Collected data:
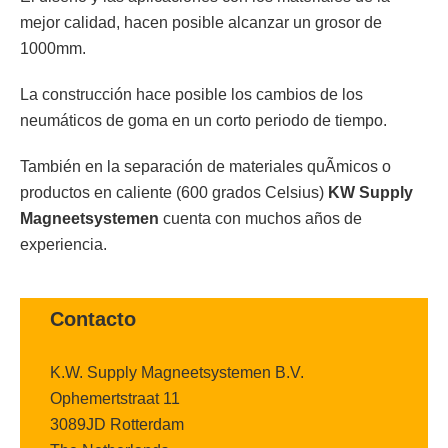
mejor calidad, hacen posible alcanzar un grosor de
1000mm.
La construcción hace posible los cambios de los
neumáticos de goma en un corto periodo de tiempo.
También en la separación de materiales quÃ­micos o
productos en caliente (600 grados Celsius)
KW
Supply
Magneetsystemen
cuenta con muchos años de
experiencia.
Contacto
K.W. Supply Magneetsystemen B.V.
Ophemertstraat 11
3089JD Rotterdam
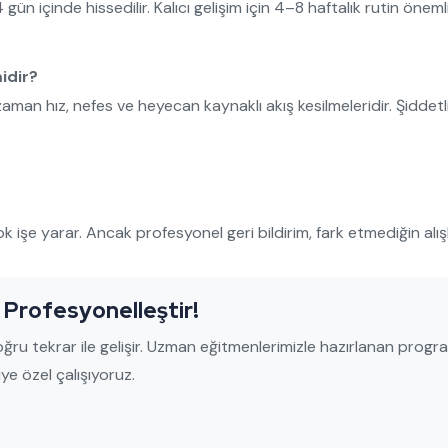
 gün içinde hissedilir. Kalıcı gelişim için 4–8 haftalık rutin önemli
idir?
zaman hız, nefes ve heyecan kaynaklı akış kesilmeleridir. Şiddetl
ok işe yarar. Ancak profesyonel geri bildirim, fark etmediğin alışka
 Profesyonelleştir!
ğru tekrar ile gelişir. Uzman eğitmenlerimizle hazırlanan prog
iye özel çalışıyoruz.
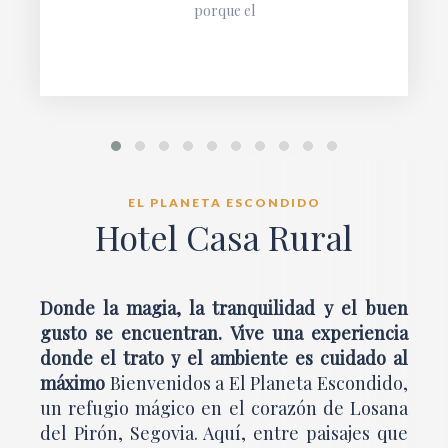
porque el
EL PLANETA ESCONDIDO
Hotel Casa Rural
Donde la magia, la tranquilidad y el buen
gusto se encuentran. Vive una experiencia
donde el trato y el ambiente es cuidado al
máximo
Bienvenidos a El Planeta Escondido,
un refugio mágico en el corazón de Losana
del Pirón, Segovia. Aquí, entre paisajes que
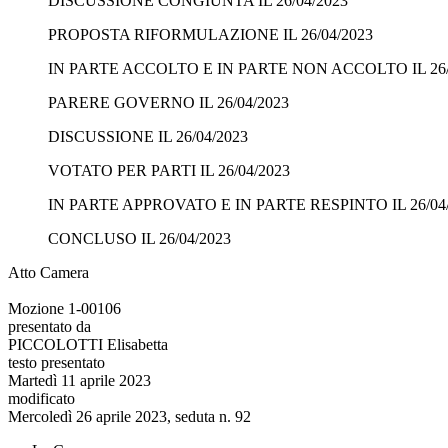
DISCUSSIONE CONGIUNTA IL 26/04/2023
PROPOSTA RIFORMULAZIONE IL 26/04/2023
IN PARTE ACCOLTO E IN PARTE NON ACCOLTO IL 26/
PARERE GOVERNO IL 26/04/2023
DISCUSSIONE IL 26/04/2023
VOTATO PER PARTI IL 26/04/2023
IN PARTE APPROVATO E IN PARTE RESPINTO IL 26/04
CONCLUSO IL 26/04/2023
Atto Camera
Mozione 1-00106
presentato da
PICCOLOTTI Elisabetta
testo presentato
Martedì 11 aprile 2023
modificato
Mercoledì 26 aprile 2023, seduta n. 92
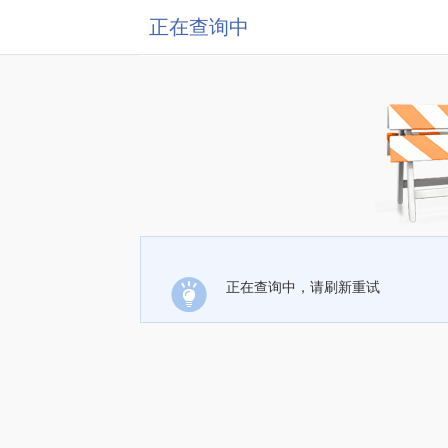
正在查询中
正在查询中，请刷新重试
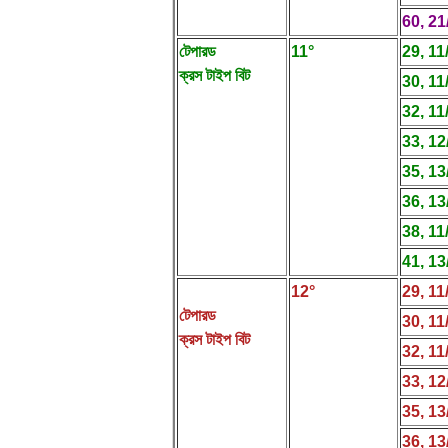
60, 21
টেপারড
11°
29, 11
ক্রস টাইপ বিট
30, 11
32, 11
33, 12
35, 13
36, 13
38, 11
41, 13
12°
29, 11
টেপারড
30, 11
ক্রস টাইপ বিট
32, 11
33, 12
35, 13
36, 13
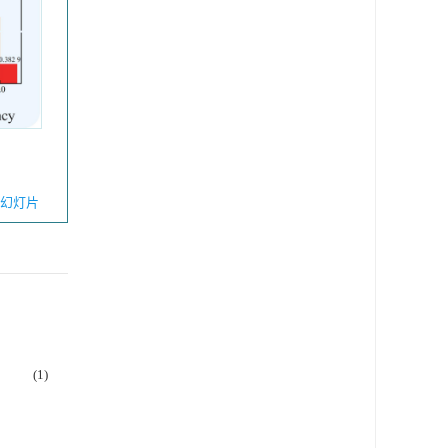
幻灯片
(1)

* _ASSIGNED TASK_: Once the pictures are set aside, repeat the remaining data word for word.

* _ANSWER TO THE PROBLEM_:
mejor calidad, hacen posible alcanzar un grosor de
1000mm.
La construcción hace posible los cambios de los
neumáticos de goma en un corto periodo de tiempo.
También en la separación de materiales quÃ­micos o
productos en caliente (600 grados Celsius)
KW
Supply
Magneetsystemen
cuenta con muchos años de
experiencia.
Contacto
K.W. Supply Magneetsystemen B.V.
Ophemertstraat 11
3089JD Rotterdam
 gün içinde hissedilir. Kalıcı gelişim için 4–8 haftalık rutin önemli
idir?
zaman hız, nefes ve heyecan kaynaklı akış kesilmeleridir. Şiddetl
ok işe yarar. Ancak profesyonel geri bildirim, fark etmediğin alışka
 Profesyonelleştir!
ğru tekrar ile gelişir. Uzman eğitmenlerimizle hazırlanan prog
iye özel çalışıyoruz.
porque el
EL PLANETA ESCONDIDO
Hotel Casa Rural
Donde la magia, la tranquilidad y el buen
gusto se encuentran. Vive una experiencia
donde el trato y el ambiente es cuidado al
máximo
Bienvenidos a El Planeta Escondido,
un refugio mágico en el corazón de Losana
del Pirón, Segovia. Aquí, entre paisajes que
DISCUSSIONE CONGIUNTA IL 26/04/2023
PROPOSTA RIFORMULAZIONE IL 26/04/2023
IN PARTE ACCOLTO E IN PARTE NON ACCOLTO IL 26/
PARERE GOVERNO IL 26/04/2023
DISCUSSIONE IL 26/04/2023
VOTATO PER PARTI IL 26/04/2023
IN PARTE APPROVATO E IN PARTE RESPINTO IL 26/04
CONCLUSO IL 26/04/2023
Atto Camera
Mozione 1-00106
presentato da
PICCOLOTTI Elisabetta
testo presentato
Martedì 11 aprile 2023
modificato
Mercoledì 26 aprile 2023, seduta n. 92
正在查询中
正在查询中，请刷新重试
60, 21
টেপারড
11°
29, 11
ক্রস টাইপ বিট
30, 11
32, 11
33, 12
35, 13
36, 13
38, 11
41, 13
12°
29, 11
টেপারড
30, 11
ক্রস টাইপ বিট
32, 11
33, 12
35, 13
36, 13
幻灯片
(1)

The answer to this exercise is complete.